Daily reads are my vitamins. I read the Times—no surprise there—and take a look the various New York mag websites—Grub Street, Curbed, Vulture, The Cut—a few times a day. But besides that, Hell Gate and Gothamist are the two sites I checkout the most because I try to stay focused on what’s going on in my city, and they tend to do the best reporting. I have a hard time classifying the monthly (or so) reads, so maybe I’ll say they’re the steak night of my media diet. I think a steak night properly done at home with a nice wine and great sides is a nice thing, and so is reading an issue of The Drift, The New Yorker, The Paris Review, the New York Review of Architecture, Racquet, Harper’s, the various reviews of books, or any of the other publications I either subscribe to or I’ll pick up when I visit Casa Magazines. Almost everything all of those titles publish is made available online, but reading it offline is so much better.
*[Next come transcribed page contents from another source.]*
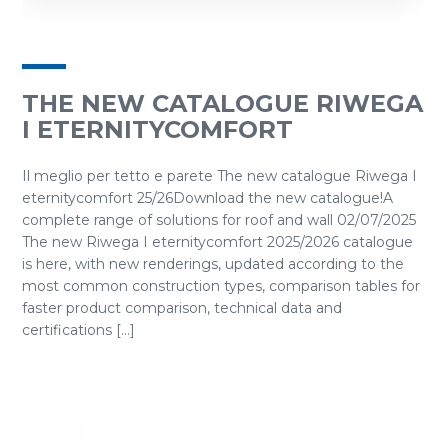
THE NEW CATALOGUE RIWEGA
I ETERNITYCOMFORT
Il meglio per tetto e parete The new catalogue Riwega I
eternitycomfort 25/26Download the new catalogue!A
complete range of solutions for roof and wall 02/07/2025
The new Riwega I eternitycomfort 2025/2026 catalogue
is here, with new renderings, updated according to the
most common construction types, comparison tables for
faster product comparison, technical data and
certifications [...]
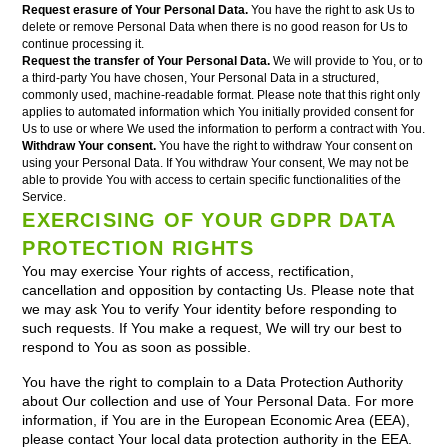
Request erasure of Your Personal Data.
You have the right to ask Us to
delete or remove Personal Data when there is no good reason for Us to
continue processing it.
Request the transfer of Your Personal Data.
We will provide to You, or to
a third-party You have chosen, Your Personal Data in a structured,
commonly used, machine-readable format. Please note that this right only
applies to automated information which You initially provided consent for
Us to use or where We used the information to perform a contract with You.
Withdraw Your consent.
You have the right to withdraw Your consent on
using your Personal Data. If You withdraw Your consent, We may not be
able to provide You with access to certain specific functionalities of the
Service.
EXERCISING OF YOUR GDPR DATA
PROTECTION RIGHTS
You may exercise Your rights of access, rectification,
cancellation and opposition by contacting Us. Please note that
we may ask You to verify Your identity before responding to
such requests. If You make a request, We will try our best to
respond to You as soon as possible.
You have the right to complain to a Data Protection Authority
about Our collection and use of Your Personal Data. For more
information, if You are in the European Economic Area (EEA),
please contact Your local data protection authority in the EEA.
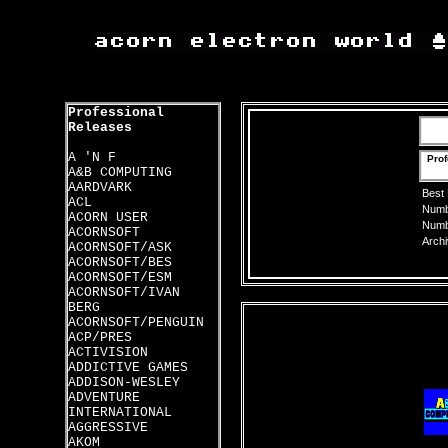
Professional
Releases
A 'N F
Prof
A&B COMPUTING
AARDVARK
Best
ACL
Numbe
ACORN USER
Numbe
ACORNSOFT
Archi
ACORNSOFT/ASK
ACORNSOFT/BES
ACORNSOFT/ESM
ACORNSOFT/IVAN
BERG
ACORNSOFT/PENGUIN
ACP/PRES
ACTIVISION
ADDICTIVE GAMES
ADDISON-WESLEY
ADVENTURE
INTERNATIONAL
AGGRESSIVE
AKOM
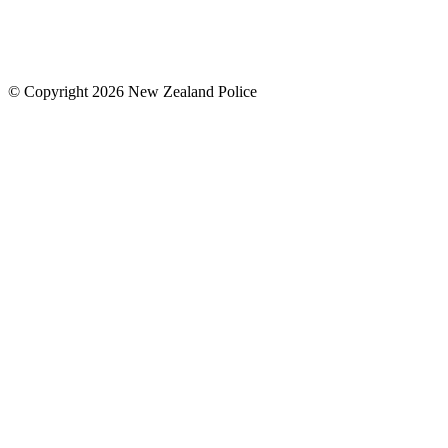
© Copyright 2026 New Zealand Police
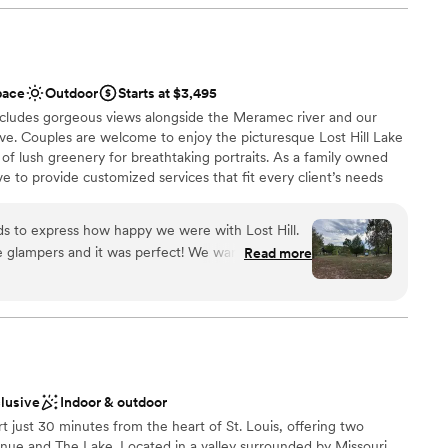
acted DJ (not required, but encouraged). Definitely have
apel!!! You will NOT regret it!!
”
ents with small guest lists
d sound packages available
pace
Outdoor
Starts at $3,495
ncludes gorgeous views alongside the Meramec river and our
ve. Couples are welcome to enjoy the picturesque Lost Hill Lake
of lush greenery for breathtaking portraits. As a family owned
e to provide customized services that fit every client’s needs
s to express how happy we were with Lost Hill.
e glampers and it was perfect! We wanted
Read more
 they did not disappoint. From the very first phone
ities
oothly, ESPECIALLY, because we weren’t local!
lebration
 until we got there actually but it was exactly
he best, casual, intimate, fun weekend and we’re
guest lists
options
ng our dogs, which was so important in our
er a more modern aesthetic
clusive
Indoor & outdoor
ort just 30 minutes from the heart of St. Louis, offering two
. But we were well prepared!
”
ue and The Lake. Located in a valley surrounded by Missouri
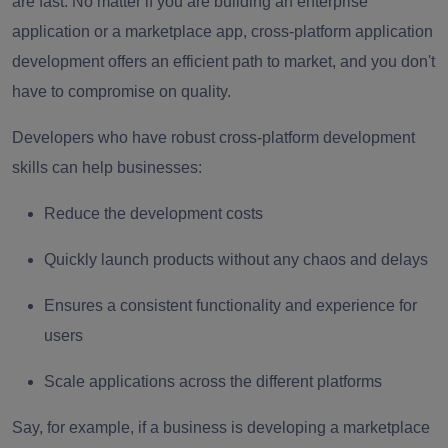
are fast. No matter if you are building an enterprise
application or a marketplace app, cross-platform application
development offers an efficient path to market, and you don't
have to compromise on quality.
Developers who have robust cross-platform development
skills can help businesses:
Reduce the development costs
Quickly launch products without any chaos and delays
Ensures a consistent functionality and experience for
users
Scale applications across the different platforms
Say, for example, if a business is developing a marketplace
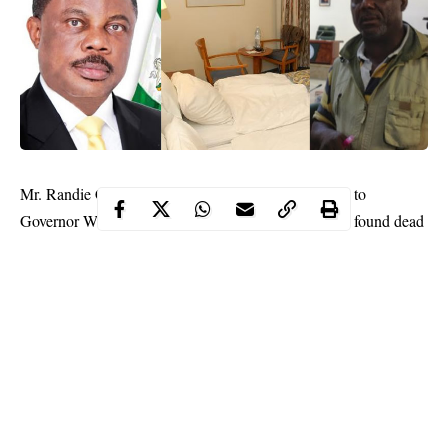
Mr. Randie Chima who is a Senior Special Assistant to
Governor Willie
Obiano
of Anambra State, has been found dead
in his own room on the Nwakpodulu Avenue, Awka, the
Anambra State
capital.
Our Correspondent gathered that Chima was last seen on Friday
evening “hale and hearty.”
A source who pleaded anonymity told our correspondent that
they were together on Friday evening at a “joint.”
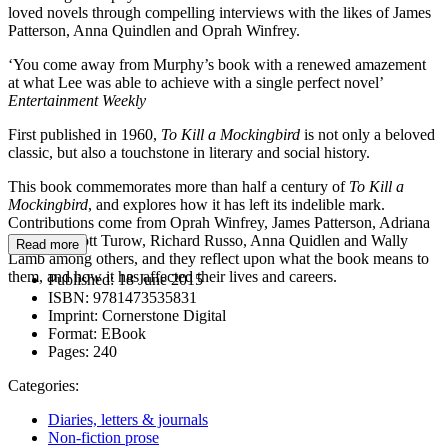
loved novels through compelling interviews with the likes of James
Patterson, Anna Quindlen and Oprah Winfrey.
‘You come away from Murphy’s book with a renewed amazement
at what Lee was able to achieve with a single perfect novel’
Entertainment Weekly
First published in 1960,
To Kill a Mockingbird
is not only a beloved
classic, but also a touchstone in literary and social history.
This book commemorates more than half a century of
To Kill a
Mockingbird
, and explores how it has left its indelible mark.
Contributions come from Oprah Winfrey, James Patterson, Adriana
Trigiani, Scott Turow, Richard Russo, Anna Quidlen and Wally
Read more
Lamb among others, and they reflect upon what the book means to
them, and how it has affected their lives and careers.
Published:
18 June 2015
ISBN:
9781473535831
Imprint:
Cornerstone Digital
Format:
EBook
Pages:
240
Categories:
Diaries, letters & journals
Non-fiction prose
As for time, I generally carve out my mornings for reading the news and maybe an article or two while I’m waiting for Lulu to get up and while I’m feeding her. I’ll peak at things throughout the rest of the day, reading whatever seems important enough to take my attention away from writing, but I stay away from the computer and phone when I have my hour break to dig into whatever books I’m reading. At the end of my workday, I generally have three to five things I have saved to read while I wind down. By 6 or 7, I’m either reading a book or watching TV or a movie. I’m pretty much done with the internet by then save for looking at Instagram few times and the sometimes undeniable urge to post something that’s usually totally stupid. I’m trying to get to a point where my phone is face down for the entire night once my wife is done with work. I’m not there yet, but I consider everything I look at on there to be the candy in my diet. I love candy, but it rots your teeth.
What I’ve realized by trying to be more conscious of my media diet is that I’m actually paying more for my consumption. That’s the big difference between now and my Google Reader days of yore. The good free stuff to read has declined, mostly because it’s almost impossible to keep going and producing stuff for little to no money, but also because the way the modern Internet works makes it tough to find anything new. I don’t mind paying, especially for newsletters run by individuals whose work and opinions I cherish. I’m actually still getting caught up on the subscriptions I’ve been meaning to buy even though I think I’m way past my media diet calorie limit, but the name of the game is conscious consumption. As long as I’m thinking about what I want to read or listen to throughout the day and don’t get caught up clicking a link because somebody told me how terrible the article is, then I think I’m doing a little better.
Hell yes to the BEE pod! And hell yes to your newsletter, Jason.
Thank you for sharing your approach to keeping all of these things in check, and with how you allow yourself a “drink” every now and then. I am doing an experiment around all this that I’m calling Dry January (Brain Rot Edition), and I have to agree: putting, and keeping, the phone down after dinner, and leaving it there until morning, is incredible (if you can resist its allure).